Robin Hanbury-Tenison
Explorer and President of Survival International
Robin Hanbury-Tenison is an explorer with a conscience. He has spent much of his life travelling in the world’s rainforests and deserts and campaigning to protect both them and their people. He is a Gold Medallist of the Royal Geographical Society, for whom he led their largest scientific expedition to Mulu, Sarawak, in 1977/78, spending fifteen months in the heart of Borneo. He believes that the spirit of exploration is alive and well and never more needed than now, as we begin to realise how little we really understand our world and how rapidly we are destroying it. The author of over twenty-five books also became a celebrated photographer via the critically acclaimed exhibition at the National Theatre, Echoes of a Vanished World, that detailed his first encounters with pristine peoples and places.
«Protecting all remaining rainforest and restoring much of what has been destroyed will be the best way to reduce CO2 levels in the atmosphere.»
Mutang Urud
Human Rights and Environmental Activist from Sarawak, Montreal
Mutang Urud is an Indigenous human rights and environmental activist who has been in jail for his activism. He is a Kelabit from Sarawak who took refuge in Canada. His local activism started in the early 1980s and since the 1990s he was involved in the international Indigenous rights movement at the United Nations. In Canada he has worked for a decade amongst Aboriginal youth in the environmental and outdoor education. Presently, he also dedicates his time to protecting his people’s culture and language through oral history writing, creating a dictionary, and mapping their traditional territory.
«The rainforest is not just a forest. It’s our home, our source of survival for thousands of years where the land is filled with the cultural stories and biographies of our ancestors.»
Unga Paren
Headman of the Penan community Long Bangan, Sarawak
Mutang Tuo
Headman of the Penan community Long Payau, Sarawak
Unga Paren and Mutang Tuo are the headmen of the Penan villages of Long Bangan and Long Payau in the rainforest of Sarawak. In 1990, together with Bruno Manser and Mutang Urud, they toured 25 cities in 13 countries within six weeks on the occasion of the "Penan World Tour" to draw attention to the threatening deforestation of the rainforest. They met personalities such as Al Gore, Danielle Mitterrand and Prince Bernhard of the Netherlands. But at home in Malaysia, their calls for a halt to deforestation fell on deaf ears. Their appearance at the Rainforest Tribunal is their first joint public appearance since the 1990 Penan World Tour.

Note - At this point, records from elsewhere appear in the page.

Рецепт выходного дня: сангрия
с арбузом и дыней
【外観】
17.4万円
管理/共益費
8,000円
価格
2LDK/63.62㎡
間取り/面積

«We ask you people all over the world for help, even though you are so far away. Knowing that you care keeps us alive.»
Komeok Joe
Human rights and environmental activist from Sarawak
Komeok Joe is the CEO and founder of Keruan, a Penan non-profit self-help organization based in Kota Kinabalu and Miri, Malaysia. After working in various jobs in the private sector, Komeok trained as a community organizer in 1991. After completing his training, he began working full-time to defend the rights of the Indigenous Penan, working closely with Bruno Manser and the Bruno Manser Fonds. The knowledge and experience he acquired allowed him to lead the struggle of his people. He represented the Indigenous Peoples Network Malaysia (JOAS) at various international conferences. Komeok Joe is one of only two recipients of the "Bruno Manser Award for Moral Courage".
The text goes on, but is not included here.